Pat Gwin, senior director of the Cherokee Nation’s Environmental Resources group, says the tribe has focused since 2005 on finding and cultivating the crops lost during the forced relocation of the Cherokee people from the southeastern U.S. to Oklahoma during the 1830s.
“In 1838, only one crop went with the tribes because the tribes didn’t feel like it was right to uproot them,” he says. “Ninety-nine percent of those things were not removed with us, so we started at zero.”
He says the Cherokee Nation Seed Bank now preserves more than 100 different kinds of seeds. Last year they distributed close to 10,000 packages of seeds to growers across the U.S.
Saving nutritious seeds
Colombian scientist Nora Castañeda-Álvarez, project manager with the Seeds for Resilience project at the international NGO Crop Trust, says seed banks conserve many crops that are relevant to food security.
Part of the same organization that runs the Svalbard vault, Seeds for Resilience works with national-level seed banks in Africa to drive more resilient and diversified food production incorporating crops such as sorghum, millets and cowpea.
Castañeda-Alvarez says that traditional varieties can be more nutritious than other varieties. Separate studies have shown this to be true in eggplants and chickpeas.
“Nowadays, landraces are being used in breeding programs to enhance the nutritional profile of several crops,” Castañeda-Alvarez says, adding that one example of this is in the development of a more nutritious breed of maize (corn).
Back in Guatemala, Asig Cho also highlights nutrition as an advantage.
“The varieties of the seeds that we have in our seed house are from the region of the Maya Achi people, in the northern region of Guatemala,” Asig Cho says. “This ancestral seed has nutritional properties that can prevent malnutrition in children and the family in general.”
A woman sorts barley seeds from the Ethiopian national seed collection. Photo by the Ethiopian Biodiversity Institute
Boosting food security as climate changes
Ebrahim Jahanshiri, Malaysian-based program director at Crops For the Future, an international partnership organization, says local crop varieties are key to boosting food security as climate changes.
Jahanshiri says many underutilized crops, which Crops For the Future is aiming to further develop, are grown in marginal conditions, and that makes them suitable candidates for developing solutions for climate change.

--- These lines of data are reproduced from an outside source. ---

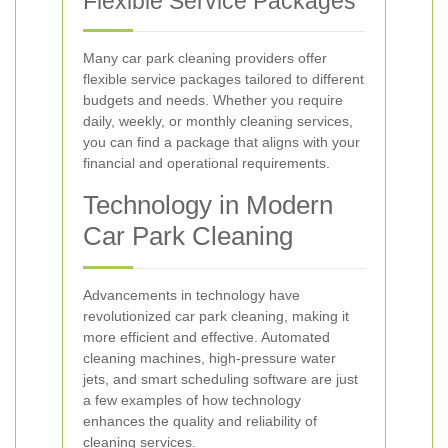
Flexible Service Packages
Many car park cleaning providers offer
flexible service packages tailored to different
budgets and needs. Whether you require
daily, weekly, or monthly cleaning services,
you can find a package that aligns with your
financial and operational requirements.
Technology in Modern
Car Park Cleaning
Advancements in technology have
revolutionized car park cleaning, making it
more efficient and effective. Automated
cleaning machines, high-pressure water
jets, and smart scheduling software are just
a few examples of how technology
enhances the quality and reliability of
cleaning services.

“A solution might also come from using other adaptable crops in the food system rather than just digging deeper into the genetic makeup of major crops like maize,” Jahanshiri says, “They could also potentially require less investment and quicker returns compared to over-researched crops because the majority of them are native crops that are domesticated locally but are neglected by the governments and researchers.”
Castañeda-Alvarez offers the example of a sorghum variety from Burkina Faso as a good illustration of the potential of traditional varieties.
“A traditional sorghum landrace was rediscovered through participatory plant breeding, and it has traits that help the crop to cope with the changing climatic conditions,” she says.
Preserving tradition
Both Gwin and Asig Cho say that their seed banks are also key to preserving the cultural heritage of their respective Indigenous groups.
Given that the Cherokee people were scattered across the continental U.S., Gwin says that anecdotally, many of those cultivating the traditional varieties see it as part of keeping their traditions alive.
“A lot of Cherokees live in California and they view the opportunity to grow these crops as a tangible connection to their heritage,” he says.
The ideas presented in this article aim to inspire adaptation action – they are the views of the author and do not necessarily reflect those of the Global Center on Adaptation.